Xu Mai, Li Tianyi, Wang Zulin, Deng Xin, Yang Ren, Guan Zhenyu
IEEE Trans Image Process. 2018 Jun 13. doi: 10.1109/TIP.2018.2847035.
High Efficiency Video Coding (HEVC) significantly reduces bit-rates over the preceding H.264 standard but at the expense of extremely high encoding complexity. In HEVC, the quad-tree partition of coding unit (CU) consumes a large proportion of the HEVC encoding complexity, due to the brute-force search for rate-distortion optimization (RDO). Therefore, this paper proposes a deep learning approach to predict the CU partition for reducing the HEVC complexity at both intra-and inter-modes, which is based on convolutional neural network (CNN) and long-and short-term memory (LSTM) network. First, we establish a large-scale database including substantial CU partition data for HEVC intra-and inter-modes. This enables deep learning on the CU partition. Second, we represent the CU partition of an entire coding tree unit (CTU) in the form of a hierarchical CU partition map (HCPM). Then, we propose an early-terminated hierarchical CNN (ETH-CNN) for learning to predict the HCPM. Consequently, the encoding complexity of intra-mode HEVC can be drastically reduced by replacing the brute-force search with ETH-CNN to decide the CU partition. Third, an early-terminated hierarchical LSTM (ETH-LSTM) is proposed to learn the temporal correlation of the CU partition. Then, we combine ETH-LSTM and ETH-CNN to predict the CU partition for reducing the HEVC complexity at inter-mode. Finally, experimental results show that our approach outperforms other state-of-the-art approaches in reducing the HEVC complexity at both intra-and inter-modes.
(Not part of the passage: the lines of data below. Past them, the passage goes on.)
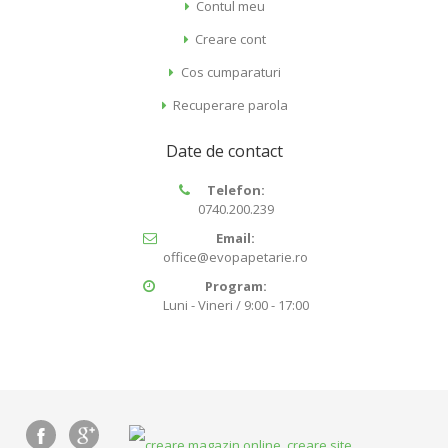
Contul meu
Creare cont
Cos cumparaturi
Recuperare parola
Date de contact
Telefon:
0740.200.239
Email:
office@evopapetarie.ro
Program:
Luni - Vineri / 9:00 - 17:00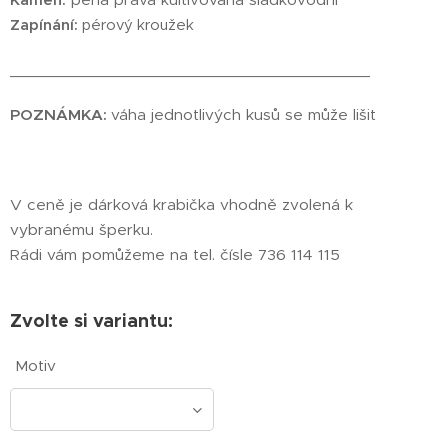
Zapínání:
pérový kroužek
________________________________________
POZNÁMKA:
váha jednotlivých kusů se může lišit
V ceně je dárková krabička vhodně zvolená k
vybranému šperku.
Rádi vám pomůžeme na tel. čísle 736 114 115
Zvolte si variantu:
Motiv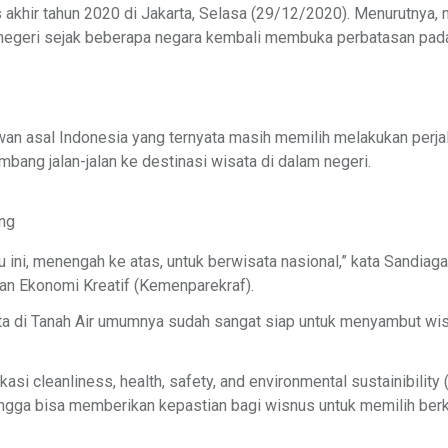
s akhir tahun 2020 di Jakarta, Selasa (29/12/2020). Menurutnya,
r negeri sejak beberapa negara kembali membuka perbatasan pa
an asal Indonesia yang ternyata masih memilih melakukan perja
imbang jalan-jalan ke destinasi wisata di dalam negeri.
ng
i, menengah ke atas, untuk berwisata nasional,” kata Sandiaga
an Ekonomi Kreatif (Kemenparekraf).
ata di Tanah Air umumnya sudah sangat siap untuk menyambut wi
asi cleanliness, health, safety, and environmental sustainibilit
ngga bisa memberikan kepastian bagi wisnus untuk memilih berku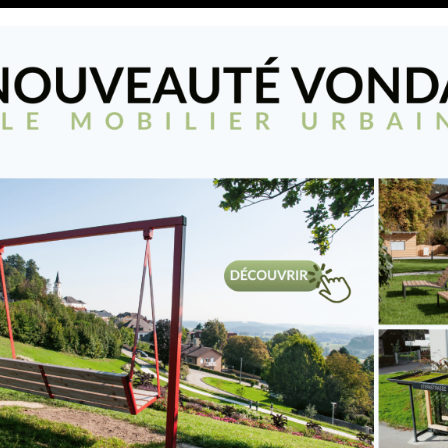
Contact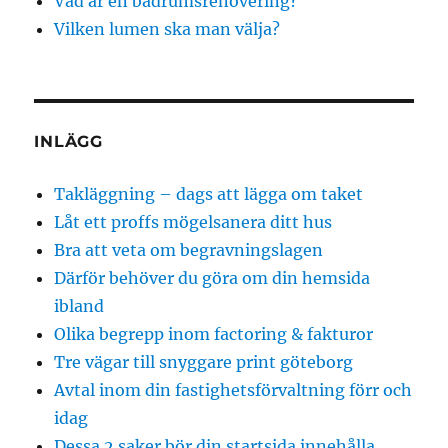
Vad är en badrumsrenovering?
Vilken lumen ska man välja?
INLÄGG
Takläggning – dags att lägga om taket
Låt ett proffs mögelsanera ditt hus
Bra att veta om begravningslagen
Därför behöver du göra om din hemsida
ibland
Olika begrepp inom factoring & fakturor
Tre vägar till snyggare print göteborg
Avtal inom din fastighetsförvaltning förr och
idag
Dessa 2 saker bör din startsida innehålla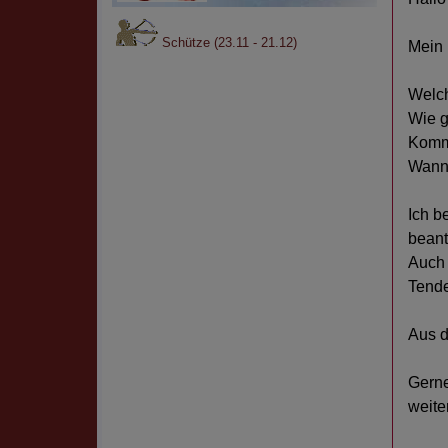
Schütze (23.11 - 21.12)
Mein 
Welch
Wie g
Kommt
Wann 
Ich b
beant
Auch 
Tende
Aus d
Gerne
weite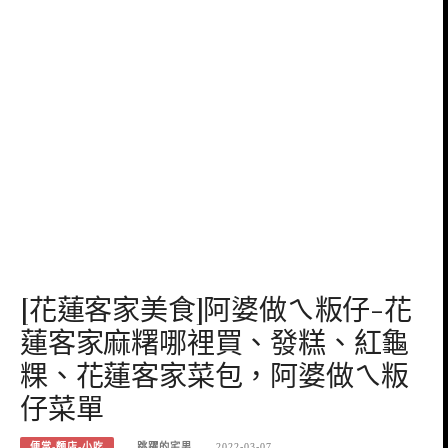
[花蓮客家美食]阿婆做ㄟ粄仔-花
蓮客家麻糬哪裡買、發糕、紅龜
粿、花蓮客家菜包，阿婆做ㄟ粄
仔菜單
便當-麵店-小吃
跳躍的宅男
2022-03-07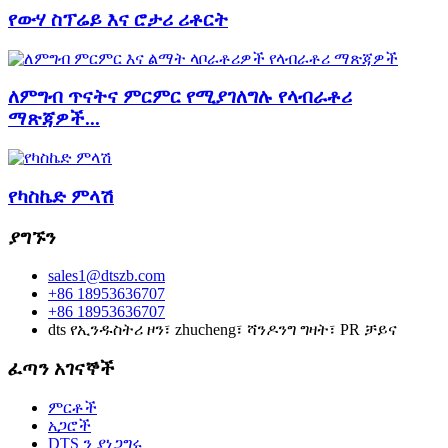
የውሃ ስፕሬይ እና ሮታሪ ሪቶርት
ለምግብ ጥናትና ምርምር የሚያገለግሉ የላብራቶሪ
ማጽጃዎች...
የካስኬድ ምላሽ
ያግኙን
sales1@dtszb.com
+86 18953636707
+86 18953636707
dts የኢንዱስትሪ ዞን፣ zhucheng፣ ሻንዶንግ ግዛት፣ PR ቻይና
ፈጣን አገናኞች
ምርቶች
አጋሮች
DTS ን ያነጋግሩ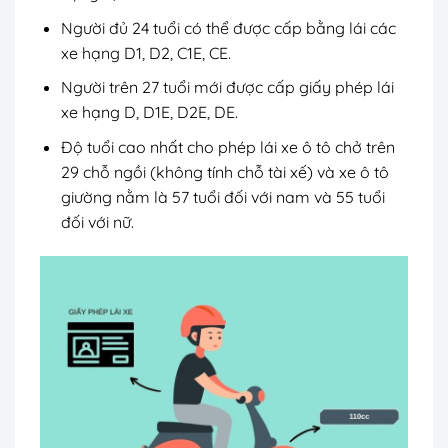
Người đủ 24 tuổi có thể được cấp bằng lái các
xe hạng D1, D2, C1E, CE.
Người trên 27 tuổi mới được cấp giấy phép lái
xe hạng D, D1E, D2E, DE.
Độ tuổi cao nhất cho phép lái xe ô tô chở trên
29 chỗ ngồi (không tính chỗ tài xế) và xe ô tô
giường nằm là 57 tuổi đối với nam và 55 tuổi
đối với nữ.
高效视频编码(HEVC)相较于之前的H.264标准显著降低了比特率,但代价是编码复杂度极高。在HEVC中,由于对率失真优化(RDO)进行强力搜索,编码单元(CU)的四叉树划分消耗了HEVC编码复杂度的很大一部分。因此,本文提出一种深度学习方法,用于预测CU划分,以降低HEVC在帧内和帧间模式下的复杂度,该方法基于卷积神经网络(CNN)和长短时记忆(LSTM)网络。首先,我们建立一个大规模数据库,其中包含用于HEVC帧内和帧间模式的大量CU划分数据。这使得能够对CU划分进行深度学习。其次,我们以分层CU划分图(HCPM)的形式表示整个编码树单元(CTU)的CU划分。然后,我们提出一种提前终止的分层CNN(ETH-CNN)用于学习预测HCPM。因此,通过用ETH-CNN替代强力搜索来决定CU划分,帧内模式HEVC的编码复杂度可大幅降低。第三,提出一种提前终止的分层LSTM(ETH-LSTM)来学习CU划分的时间相关性。然后,我们将ETH-LSTM和ETH-CNN相结合来预测CU划分,以降低帧间模式下的HEVC复杂度。最后,实验结果表明,我们的方法在降低HEVC帧内和帧间模式的复杂度方面优于其他现有最先进方法。